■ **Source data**
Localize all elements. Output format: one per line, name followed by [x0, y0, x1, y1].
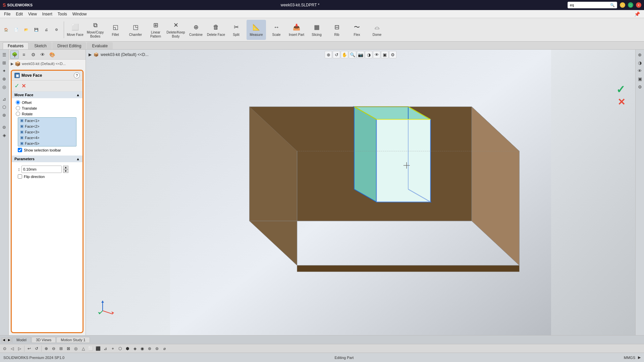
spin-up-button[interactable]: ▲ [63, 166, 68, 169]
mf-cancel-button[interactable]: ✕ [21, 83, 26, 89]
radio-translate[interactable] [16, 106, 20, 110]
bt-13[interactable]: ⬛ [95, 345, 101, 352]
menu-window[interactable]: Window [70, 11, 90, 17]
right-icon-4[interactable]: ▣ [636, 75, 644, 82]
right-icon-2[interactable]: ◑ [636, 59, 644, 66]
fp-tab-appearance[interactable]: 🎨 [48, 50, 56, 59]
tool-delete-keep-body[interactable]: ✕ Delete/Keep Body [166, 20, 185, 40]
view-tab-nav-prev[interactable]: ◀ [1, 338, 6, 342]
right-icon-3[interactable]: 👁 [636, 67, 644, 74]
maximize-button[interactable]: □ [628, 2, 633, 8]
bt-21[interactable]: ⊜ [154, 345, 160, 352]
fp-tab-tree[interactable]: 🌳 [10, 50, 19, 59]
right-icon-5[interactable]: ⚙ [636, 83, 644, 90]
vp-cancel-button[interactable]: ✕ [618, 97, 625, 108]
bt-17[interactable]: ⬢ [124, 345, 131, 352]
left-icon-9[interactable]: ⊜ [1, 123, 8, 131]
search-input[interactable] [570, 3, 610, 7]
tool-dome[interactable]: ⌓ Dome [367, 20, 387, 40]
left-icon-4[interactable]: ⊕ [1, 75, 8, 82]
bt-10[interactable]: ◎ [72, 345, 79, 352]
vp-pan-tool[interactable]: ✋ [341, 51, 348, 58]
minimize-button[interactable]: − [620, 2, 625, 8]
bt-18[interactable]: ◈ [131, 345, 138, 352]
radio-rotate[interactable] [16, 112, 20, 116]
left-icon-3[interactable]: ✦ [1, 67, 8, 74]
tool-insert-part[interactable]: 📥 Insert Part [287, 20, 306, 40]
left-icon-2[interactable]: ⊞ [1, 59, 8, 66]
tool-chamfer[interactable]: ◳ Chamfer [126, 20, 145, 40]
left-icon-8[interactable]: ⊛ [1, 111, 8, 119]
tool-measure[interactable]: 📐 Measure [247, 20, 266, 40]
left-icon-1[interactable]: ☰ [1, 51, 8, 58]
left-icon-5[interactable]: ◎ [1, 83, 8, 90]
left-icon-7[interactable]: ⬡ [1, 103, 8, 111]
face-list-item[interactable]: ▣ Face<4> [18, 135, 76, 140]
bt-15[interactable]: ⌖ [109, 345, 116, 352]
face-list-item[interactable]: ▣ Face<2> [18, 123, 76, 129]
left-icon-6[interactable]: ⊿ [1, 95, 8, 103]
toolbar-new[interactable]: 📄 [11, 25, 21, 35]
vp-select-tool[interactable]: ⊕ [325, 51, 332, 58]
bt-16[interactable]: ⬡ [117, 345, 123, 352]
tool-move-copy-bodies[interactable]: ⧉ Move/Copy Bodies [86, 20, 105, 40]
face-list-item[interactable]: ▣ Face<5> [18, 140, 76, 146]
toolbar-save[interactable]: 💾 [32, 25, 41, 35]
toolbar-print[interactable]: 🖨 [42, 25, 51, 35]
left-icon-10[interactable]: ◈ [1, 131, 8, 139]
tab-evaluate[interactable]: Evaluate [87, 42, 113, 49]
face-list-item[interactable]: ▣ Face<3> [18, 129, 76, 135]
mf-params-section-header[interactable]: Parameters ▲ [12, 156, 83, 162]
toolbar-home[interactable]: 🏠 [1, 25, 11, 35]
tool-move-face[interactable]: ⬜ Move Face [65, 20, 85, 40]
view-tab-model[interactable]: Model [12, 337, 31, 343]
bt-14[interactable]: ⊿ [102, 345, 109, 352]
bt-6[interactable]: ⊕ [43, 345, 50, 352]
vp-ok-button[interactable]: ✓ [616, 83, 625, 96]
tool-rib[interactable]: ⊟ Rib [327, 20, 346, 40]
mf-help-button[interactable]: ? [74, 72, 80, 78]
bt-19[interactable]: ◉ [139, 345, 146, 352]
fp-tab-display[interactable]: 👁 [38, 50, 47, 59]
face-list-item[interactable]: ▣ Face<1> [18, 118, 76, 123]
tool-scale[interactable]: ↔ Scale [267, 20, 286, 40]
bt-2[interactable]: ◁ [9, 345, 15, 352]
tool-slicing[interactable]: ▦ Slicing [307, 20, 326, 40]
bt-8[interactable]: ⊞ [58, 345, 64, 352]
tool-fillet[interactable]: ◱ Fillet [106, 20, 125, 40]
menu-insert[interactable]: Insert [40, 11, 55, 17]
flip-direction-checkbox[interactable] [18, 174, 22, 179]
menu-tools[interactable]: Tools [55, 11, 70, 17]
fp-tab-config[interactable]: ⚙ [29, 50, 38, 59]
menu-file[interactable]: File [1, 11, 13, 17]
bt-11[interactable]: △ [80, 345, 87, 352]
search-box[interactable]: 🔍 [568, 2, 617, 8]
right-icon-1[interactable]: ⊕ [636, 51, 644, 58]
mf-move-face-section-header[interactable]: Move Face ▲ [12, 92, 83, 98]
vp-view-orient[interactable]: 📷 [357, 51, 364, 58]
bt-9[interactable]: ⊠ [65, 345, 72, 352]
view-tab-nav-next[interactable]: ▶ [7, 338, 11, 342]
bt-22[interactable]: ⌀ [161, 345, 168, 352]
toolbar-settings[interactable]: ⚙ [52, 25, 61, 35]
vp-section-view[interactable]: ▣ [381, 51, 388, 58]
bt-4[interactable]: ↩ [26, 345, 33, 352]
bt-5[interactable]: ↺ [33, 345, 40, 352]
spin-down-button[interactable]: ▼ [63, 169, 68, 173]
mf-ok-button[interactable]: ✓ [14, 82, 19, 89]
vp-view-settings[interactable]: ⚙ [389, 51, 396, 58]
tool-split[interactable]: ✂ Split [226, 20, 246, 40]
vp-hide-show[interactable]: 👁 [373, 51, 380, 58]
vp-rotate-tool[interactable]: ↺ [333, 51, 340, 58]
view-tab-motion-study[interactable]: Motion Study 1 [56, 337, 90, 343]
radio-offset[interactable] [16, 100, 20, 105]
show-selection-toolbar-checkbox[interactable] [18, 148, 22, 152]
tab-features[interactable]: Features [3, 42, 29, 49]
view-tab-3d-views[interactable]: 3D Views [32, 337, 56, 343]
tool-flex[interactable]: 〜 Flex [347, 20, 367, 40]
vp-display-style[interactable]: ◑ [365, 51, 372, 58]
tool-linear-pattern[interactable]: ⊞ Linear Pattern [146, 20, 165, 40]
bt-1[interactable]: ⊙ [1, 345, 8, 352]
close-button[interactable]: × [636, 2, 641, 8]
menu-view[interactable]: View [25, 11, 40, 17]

■ **Your assignment**
Could every entry above be printed again exactly, images excluded?

■ **Answer space**
Localize all elements. Output format: one per line, name followed by [x0, y0, x1, y1].
spin-up-button[interactable]: ▲ [63, 166, 68, 169]
mf-cancel-button[interactable]: ✕ [21, 83, 26, 89]
radio-translate[interactable] [16, 106, 20, 110]
bt-13[interactable]: ⬛ [95, 345, 101, 352]
menu-window[interactable]: Window [70, 11, 90, 17]
right-icon-4[interactable]: ▣ [636, 75, 644, 82]
right-icon-2[interactable]: ◑ [636, 59, 644, 66]
fp-tab-appearance[interactable]: 🎨 [48, 50, 56, 59]
tool-delete-keep-body[interactable]: ✕ Delete/Keep Body [166, 20, 185, 40]
view-tab-nav-prev[interactable]: ◀ [1, 338, 6, 342]
right-icon-3[interactable]: 👁 [636, 67, 644, 74]
maximize-button[interactable]: □ [628, 2, 633, 8]
bt-21[interactable]: ⊜ [154, 345, 160, 352]
fp-tab-tree[interactable]: 🌳 [10, 50, 19, 59]
right-icon-5[interactable]: ⚙ [636, 83, 644, 90]
vp-cancel-button[interactable]: ✕ [618, 97, 625, 108]
bt-17[interactable]: ⬢ [124, 345, 131, 352]
left-icon-9[interactable]: ⊜ [1, 123, 8, 131]
search-input[interactable] [570, 3, 610, 7]
tool-dome[interactable]: ⌓ Dome [367, 20, 387, 40]
left-icon-4[interactable]: ⊕ [1, 75, 8, 82]
bt-10[interactable]: ◎ [72, 345, 79, 352]
vp-pan-tool[interactable]: ✋ [341, 51, 348, 58]
minimize-button[interactable]: − [620, 2, 625, 8]
bt-18[interactable]: ◈ [131, 345, 138, 352]
radio-rotate[interactable] [16, 112, 20, 116]
left-icon-3[interactable]: ✦ [1, 67, 8, 74]
tool-insert-part[interactable]: 📥 Insert Part [287, 20, 306, 40]
left-icon-2[interactable]: ⊞ [1, 59, 8, 66]
tool-chamfer[interactable]: ◳ Chamfer [126, 20, 145, 40]
left-icon-8[interactable]: ⊛ [1, 111, 8, 119]
tool-measure[interactable]: 📐 Measure [247, 20, 266, 40]
left-icon-1[interactable]: ☰ [1, 51, 8, 58]
left-icon-5[interactable]: ◎ [1, 83, 8, 90]
left-icon-7[interactable]: ⬡ [1, 103, 8, 111]
face-list-item[interactable]: ▣ Face<4> [18, 135, 76, 140]
bt-15[interactable]: ⌖ [109, 345, 116, 352]
face-list-item[interactable]: ▣ Face<2> [18, 123, 76, 129]
left-icon-6[interactable]: ⊿ [1, 95, 8, 103]
toolbar-new[interactable]: 📄 [11, 25, 21, 35]
vp-select-tool[interactable]: ⊕ [325, 51, 332, 58]
bt-16[interactable]: ⬡ [117, 345, 123, 352]
tool-move-copy-bodies[interactable]: ⧉ Move/Copy Bodies [86, 20, 105, 40]
face-list-item[interactable]: ▣ Face<5> [18, 140, 76, 146]
toolbar-save[interactable]: 💾 [32, 25, 41, 35]
toolbar-print[interactable]: 🖨 [42, 25, 51, 35]
left-icon-10[interactable]: ◈ [1, 131, 8, 139]
tab-evaluate[interactable]: Evaluate [87, 42, 113, 49]
face-list-item[interactable]: ▣ Face<3> [18, 129, 76, 135]
mf-params-section-header[interactable]: Parameters ▲ [12, 156, 83, 162]
toolbar-home[interactable]: 🏠 [1, 25, 11, 35]
tool-move-face[interactable]: ⬜ Move Face [65, 20, 85, 40]
view-tab-model[interactable]: Model [12, 337, 31, 343]
bt-14[interactable]: ⊿ [102, 345, 109, 352]
bt-6[interactable]: ⊕ [43, 345, 50, 352]
vp-ok-button[interactable]: ✓ [616, 83, 625, 96]
tool-rib[interactable]: ⊟ Rib [327, 20, 346, 40]
mf-help-button[interactable]: ? [74, 72, 80, 78]
bt-19[interactable]: ◉ [139, 345, 146, 352]
fp-tab-display[interactable]: 👁 [38, 50, 47, 59]
face-list-item[interactable]: ▣ Face<1> [18, 118, 76, 123]
tool-scale[interactable]: ↔ Scale [267, 20, 286, 40]
bt-2[interactable]: ◁ [9, 345, 15, 352]
tool-slicing[interactable]: ▦ Slicing [307, 20, 326, 40]
bt-8[interactable]: ⊞ [58, 345, 64, 352]
tool-fillet[interactable]: ◱ Fillet [106, 20, 125, 40]
menu-insert[interactable]: Insert [40, 11, 55, 17]
flip-direction-checkbox[interactable] [18, 174, 22, 179]
menu-tools[interactable]: Tools [55, 11, 70, 17]
fp-tab-config[interactable]: ⚙ [29, 50, 38, 59]
menu-file[interactable]: File [1, 11, 13, 17]
bt-11[interactable]: △ [80, 345, 87, 352]
search-box[interactable]: 🔍 [568, 2, 617, 8]
right-icon-1[interactable]: ⊕ [636, 51, 644, 58]
mf-move-face-section-header[interactable]: Move Face ▲ [12, 92, 83, 98]
vp-view-orient[interactable]: 📷 [357, 51, 364, 58]
bt-9[interactable]: ⊠ [65, 345, 72, 352]
view-tab-nav-next[interactable]: ▶ [7, 338, 11, 342]
bt-22[interactable]: ⌀ [161, 345, 168, 352]
toolbar-settings[interactable]: ⚙ [52, 25, 61, 35]
vp-section-view[interactable]: ▣ [381, 51, 388, 58]
bt-4[interactable]: ↩ [26, 345, 33, 352]
bt-5[interactable]: ↺ [33, 345, 40, 352]
spin-down-button[interactable]: ▼ [63, 169, 68, 173]
mf-ok-button[interactable]: ✓ [14, 82, 19, 89]
vp-view-settings[interactable]: ⚙ [389, 51, 396, 58]
tool-split[interactable]: ✂ Split [226, 20, 246, 40]
vp-hide-show[interactable]: 👁 [373, 51, 380, 58]
vp-rotate-tool[interactable]: ↺ [333, 51, 340, 58]
view-tab-motion-study[interactable]: Motion Study 1 [56, 337, 90, 343]
radio-offset[interactable] [16, 100, 20, 105]
show-selection-toolbar-checkbox[interactable] [18, 148, 22, 152]
tab-features[interactable]: Features [3, 42, 29, 49]
view-tab-3d-views[interactable]: 3D Views [32, 337, 56, 343]
tool-flex[interactable]: 〜 Flex [347, 20, 367, 40]
vp-display-style[interactable]: ◑ [365, 51, 372, 58]
tool-linear-pattern[interactable]: ⊞ Linear Pattern [146, 20, 165, 40]
bt-1[interactable]: ⊙ [1, 345, 8, 352]
close-button[interactable]: × [636, 2, 641, 8]
menu-view[interactable]: View [25, 11, 40, 17]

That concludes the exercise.